一段驚恐又難過的情緒過後,慧慈的心裡堅定的告訴自己:「我沒有錯!是證皓他先對我冷淡的。一個女孩子需要的不過是情人時時刻刻的關心,他不在乎我的感受,我有權力選擇對我最好的感情。」

正宏在慧慈平靜了一陣子之後,開口問慧慈:「現在怎麼辦?要去那裡?」

「我不知道,我不敢回去了。」慧慈眼睛望向車窗外,還在想著剛才的事情。

「那搬過來跟我一起住了。」正宏提議。

「可是我的東西還在他那裡。」

「明天一早,趁他去上班的時候,再回去拿囉。」正宏提出解決的辦法。

一段時間過去,滴滴的雨聲取代了說話的聲音,凝結在飄雨的車窗上。收音機播放著愛戀的歌曲,攪弄著慧慈的情緒。

慧慈首先打破沉默問正宏:「你真的愛我嗎?」

「傻瓜!當然啦,否則我怎麼會尊重妳的決定,忍受這幾天妳仍然與證皓住一起。」正宏是如此輕鬆的回答。

「你保證會一生一世的對我好,不是玩弄欺騙我的感情。」慧慈再問正宏。

「那是當然的啦。」正宏有股戰勝者的驕傲。

「我好累,到你住的地方好了。」慧慈做了一個決定後,閉上了眼睛。

(十)

呆立在超商門前的證皓,終於被痛醒,退伍後因為慧慈的要求而戒掉的煙癮,此時不知怎麼的又重新燃起,轉身回到超商買了一包煙,再加上一瓶酒,忘了拿回找錢,拖著步履,回到家裡。

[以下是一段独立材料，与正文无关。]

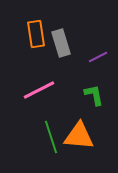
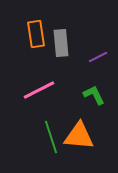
gray rectangle: rotated 12 degrees clockwise
green L-shape: rotated 15 degrees counterclockwise
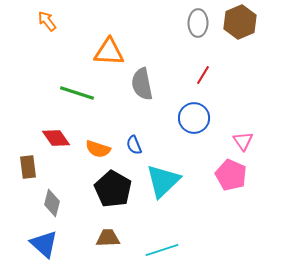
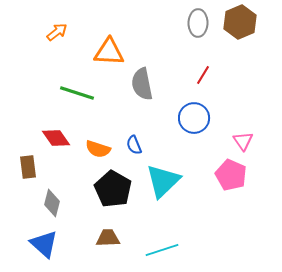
orange arrow: moved 10 px right, 11 px down; rotated 90 degrees clockwise
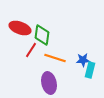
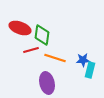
red line: rotated 42 degrees clockwise
purple ellipse: moved 2 px left
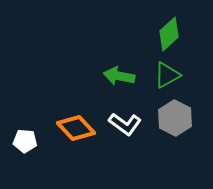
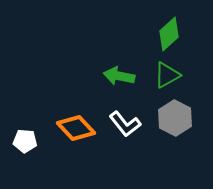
white L-shape: rotated 16 degrees clockwise
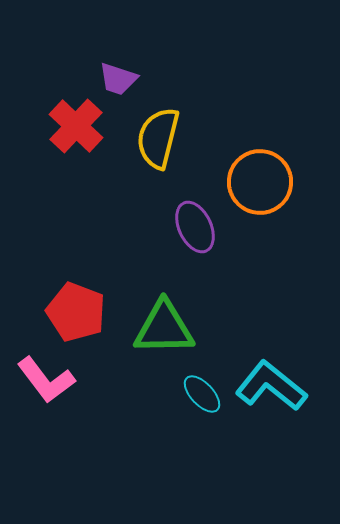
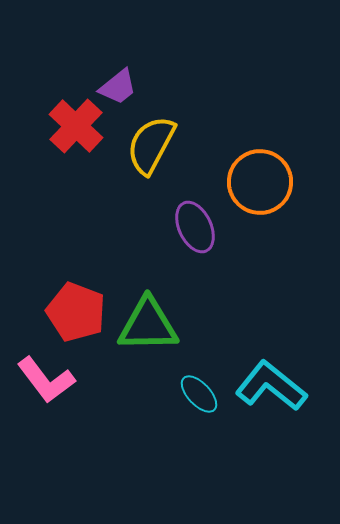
purple trapezoid: moved 8 px down; rotated 57 degrees counterclockwise
yellow semicircle: moved 7 px left, 7 px down; rotated 14 degrees clockwise
green triangle: moved 16 px left, 3 px up
cyan ellipse: moved 3 px left
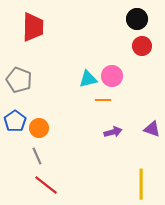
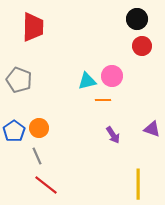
cyan triangle: moved 1 px left, 2 px down
blue pentagon: moved 1 px left, 10 px down
purple arrow: moved 3 px down; rotated 72 degrees clockwise
yellow line: moved 3 px left
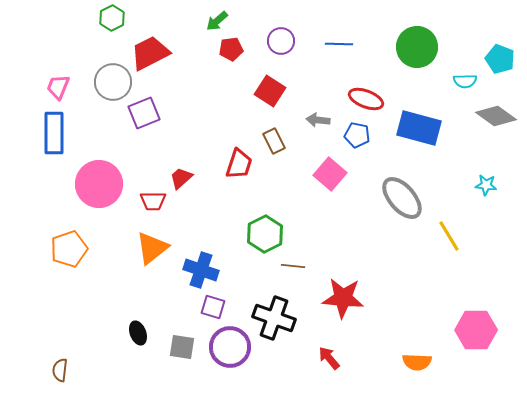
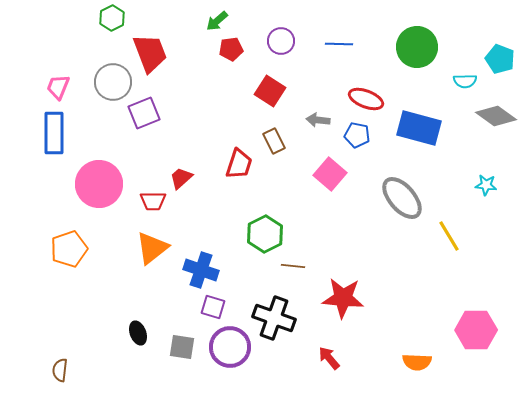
red trapezoid at (150, 53): rotated 96 degrees clockwise
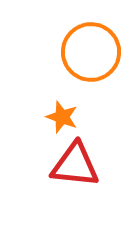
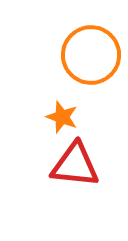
orange circle: moved 3 px down
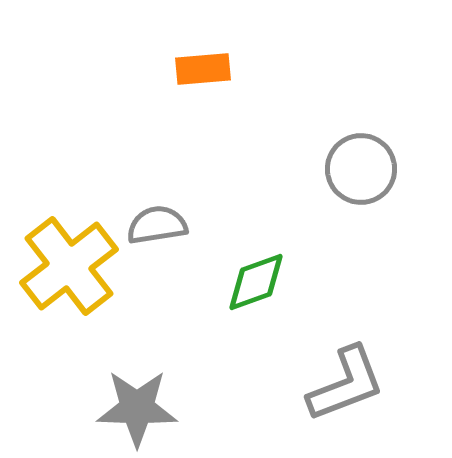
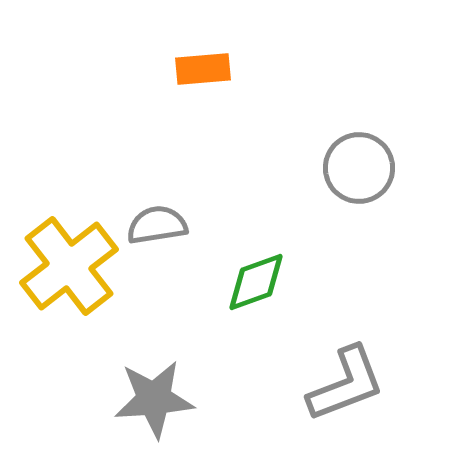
gray circle: moved 2 px left, 1 px up
gray star: moved 17 px right, 9 px up; rotated 6 degrees counterclockwise
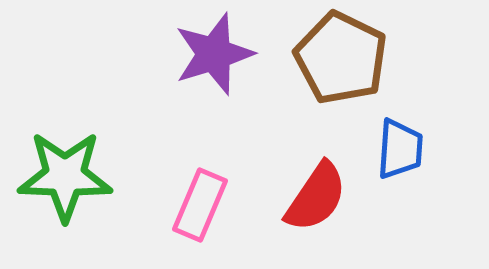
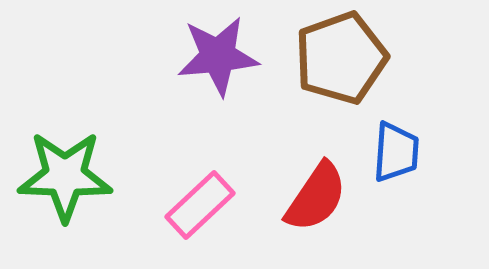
purple star: moved 4 px right, 2 px down; rotated 12 degrees clockwise
brown pentagon: rotated 26 degrees clockwise
blue trapezoid: moved 4 px left, 3 px down
pink rectangle: rotated 24 degrees clockwise
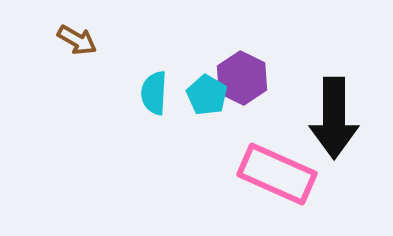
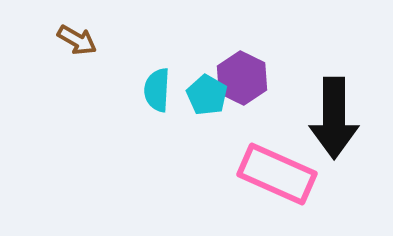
cyan semicircle: moved 3 px right, 3 px up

找不到打火機,證皓用瓦斯爐的火點燃了一支煙,抱著酒瓶,拉了把板凳,坐在陽台邊,看著外面的風景。只是疲憊,說不出一點心情,把酒瓶內的酒不斷地往嘴裡倒,可是似乎是越喝越清醒。

「她怎麼可以這樣對我,我該怎麼辦?」證皓的心裡向他一直發問這樣的問題。

「賤女人!紅杏出牆!王八蛋!」失去矜持的證皓在空中不斷喊出這幾句。

就這樣傻傻的望著遠方,抽光了一包煙,灌進了半瓶的威士忌,直到清晨的太陽冉冉自眼前升起。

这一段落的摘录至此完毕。